Viewpoints

RE Data Strategies – don’t let IT own the plan

Posted on May 21, 2019 in Viewpoints by Zoe Hughes

Real estate data strategies should follow one key piece of advice to succeed – it has to be owned by senior business leaders in the firm, not the IT group.

The NAREIM Data Strategy meeting, which took place in Chicago last week, heard it was critical for business leaders to take ownership of data initiatives, to clearly articulate the goals of a data strategy – and to fight for the resources needed to clean financial and operational data and to build the systems around it.

There is an insatiable appetite to use data to shape real estate acquisition decisions, but investment managers face significant challenges even just collecting and organizing their data.

Among the best practices shared at the Data Strategy meeting were the creation of  business analyst roles to act as the bridge between the business and technology, and empower them to work with and improve how acquisitions, asset and portfolio management teams access the data they use day in, day out.
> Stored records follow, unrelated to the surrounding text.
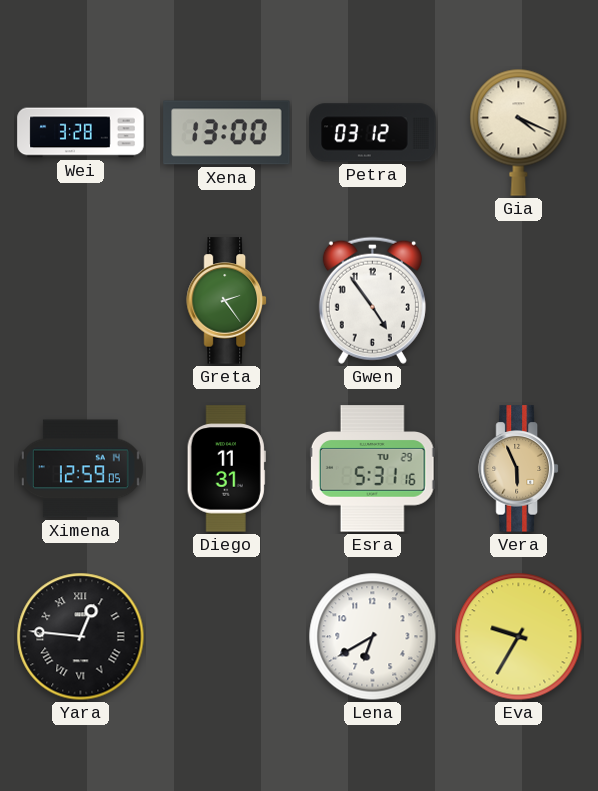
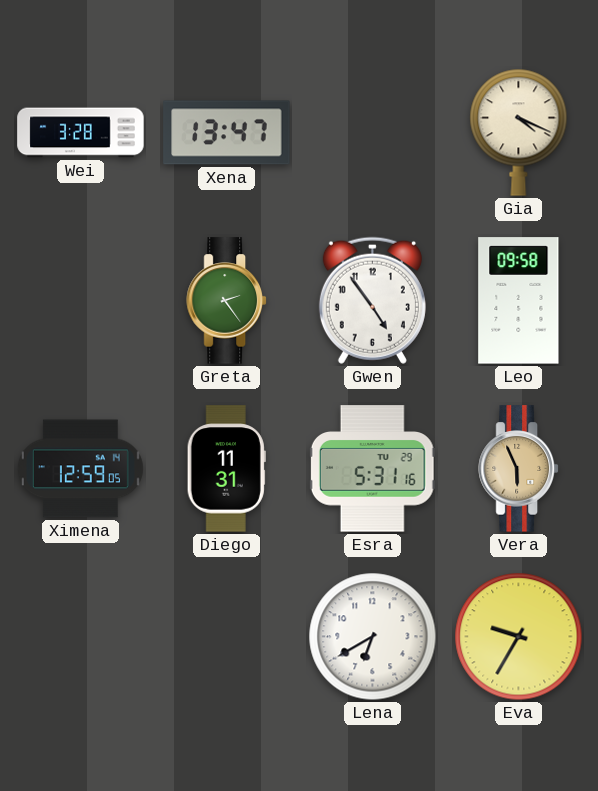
Xena: 13:00 -> 13:47
Petra: 03:12 -> none
Leo: none -> 09:58
Yara: 12:46 -> none
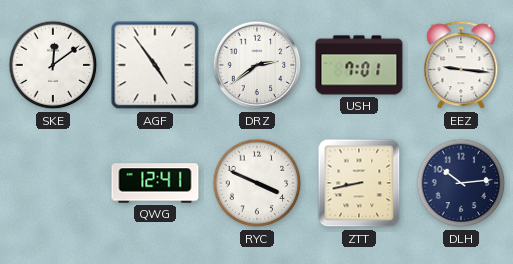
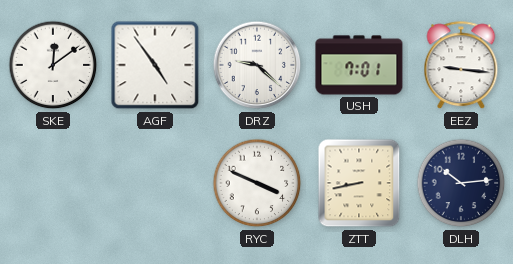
DRZ: 2:39 -> 9:22
QWG: 12:41 -> none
Other best practices highlighted during the meeting included:

Outsourcing. When outsourcing, understand how the data will come back to you. And in what format. Specific before contracts are signed the precise format of the data to be returned and how the data will be delivered. Do as much data validation as possible upfront, the meeting heard, as contract renegotiation is almost impossible.

Accountability for data errors. Ensure someone owns each piece of data and produce regular data quality reports, highlighting data errors and the respective owner.

New data. Utilize S&P data to create tenant exposure views by parent company. Mapping by parent company also enables investment managers to use credit rating data and to standardize naming conventions for tenants.

Leadership ownership. Attendees at the meeting reinforced the need for senior leaders in the business and in the C-suite, understand what the objectives of any data strategy, to understand the questions they want data to answer, and to support the changes required to collate and clean the existing data in internal systems.